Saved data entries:
+-------+

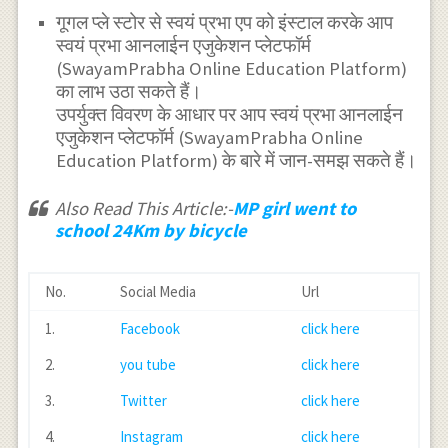
गूगल प्ले स्टोर से स्वयं प्रभा एप को इंस्टाल करके आप
स्वयं प्रभा आनलाईन एजुकेशन प्लेटफॉर्म
(SwayamPrabha Online Education Platform)
का लाभ उठा सकते हैं।
उपर्युक्त विवरण के आधार पर आप स्वयं प्रभा आनलाईन
एजुकेशन प्लेटफॉर्म (SwayamPrabha Online
Education Platform) के बारे में जान-समझ सकते हैं।
Also Read This Article:-
MP girl went to
school 24Km by bicycle
No.
Social Media
Url
1.
Facebook
click here
2.
you tube
click here
3.
Twitter
click here
4.
Instagram
click here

+-------+

» Exercise description:
Down to the last line, set down the data above exactly, and omit all images.

» Solved problem:
गूगल प्ले स्टोर से स्वयं प्रभा एप को इंस्टाल करके आप
स्वयं प्रभा आनलाईन एजुकेशन प्लेटफॉर्म
(SwayamPrabha Online Education Platform)
का लाभ उठा सकते हैं।
उपर्युक्त विवरण के आधार पर आप स्वयं प्रभा आनलाईन
एजुकेशन प्लेटफॉर्म (SwayamPrabha Online
Education Platform) के बारे में जान-समझ सकते हैं।
Also Read This Article:-
MP girl went to
school 24Km by bicycle
No.
Social Media
Url
1.
Facebook
click here
2.
you tube
click here
3.
Twitter
click here
4.
Instagram
click here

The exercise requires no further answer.